17

Esprë couldn’t remember ever feeling so bad. Her head hurt where she had banged it on the airship’s wheel—again—and pain lanced through her left arm every time she tried to move it. And it was hot, hotter than a sun-savaged desert. She licked her cracked lips and winced. She raised her right hand to her face, and it came back slicked with blood.

She couldn’t find the changeling, and the thought that Te’oma might come back to kill her sent her heart racing. She shoved off from the bridge’s console with her feet but realized she was still strapped to the wheel. As her right hand moved to release herself—she tucked her left into her waistband to offer it some support—she wondered why everything looked hazy, like she was caught in the mists of the Mournland again.

Then the smell of smoke set her coughing, something the mysterious border of that damned land had never done.
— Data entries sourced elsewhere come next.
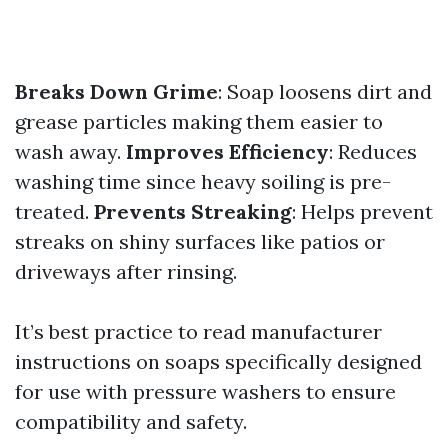
Breaks Down Grime
: Soap loosens dirt and
grease particles making them easier to
wash away.
Improves Efficiency
: Reduces
washing time since heavy soiling is pre-
treated.
Prevents Streaking
: Helps prevent
streaks on shiny surfaces like patios or
driveways after rinsing.
It’s best practice to read manufacturer
instructions on soaps specifically designed
for use with pressure washers to ensure
compatibility and safety.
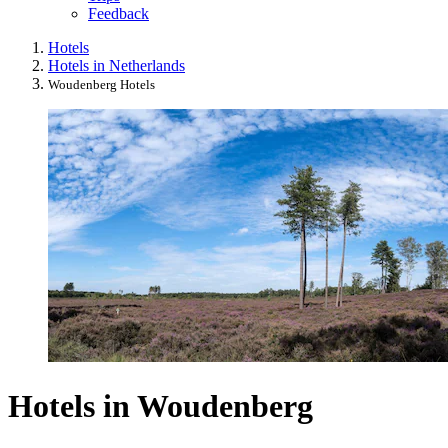
Feedback
Hotels
Hotels in Netherlands
Woudenberg Hotels
Hotels in Woudenberg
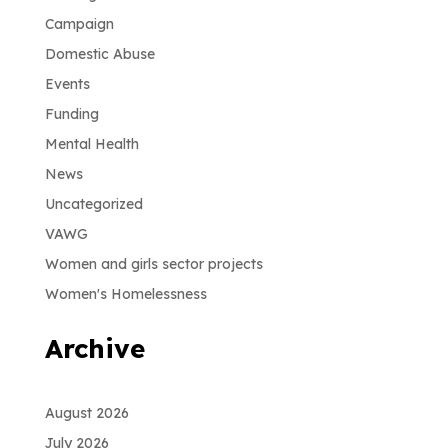
Campaign
Domestic Abuse
Events
Funding
Mental Health
News
Uncategorized
VAWG
Women and girls sector projects
Women's Homelessness
Archive
August 2026
July 2026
Was the ship burning?

Esprë glanced up and saw the ring of fire still spinning around the ship, crackling with power that strove to shatter its mystical harness. She spied cracks in the upper binding arc, a long curve of polished, rune-crusted wood, and she wondered if the lower arc still clung to the ship.

The smoke spiraled up around the ship, past the arc, and into the sky beyond. Esprë stumbled away from the airship’s wheel, the ship pitched forward at a steep angle that threatened to pull her toward the splintered bow, but she clawed her way with her one good arm to the bridge’s aft railing and surveyed the damage.

The airship sprawled in a shallow valley surrounded by easy, rolling hills on all sides. Pieces of it lay strewn in the wake it had cut through the tall grasses of the plains as it skidded to a halt. It sat in the center of a wide circle of ash, black and gray remnants of the tall grasses that had done nothing to cushion its landing. On the edges of the circle, gouts of flame fed on fresh, dry grass, surrounding the ship in an ever-growing nimbus of fire.

Esprë gasped at the sight, then choked on the smoke that collected in her lungs. She spun about and slid back down to the airship’s wheel, desperate to move the battered thing up and away from the fire. She wondered for a moment why the fire hadn’t consumed the entire ship, made of wood as it was. Then she thought of the ring of fire that propelled the ship through the air and knew that part of the magic that bound the fiery being into the ring must also protect the ship from its heat.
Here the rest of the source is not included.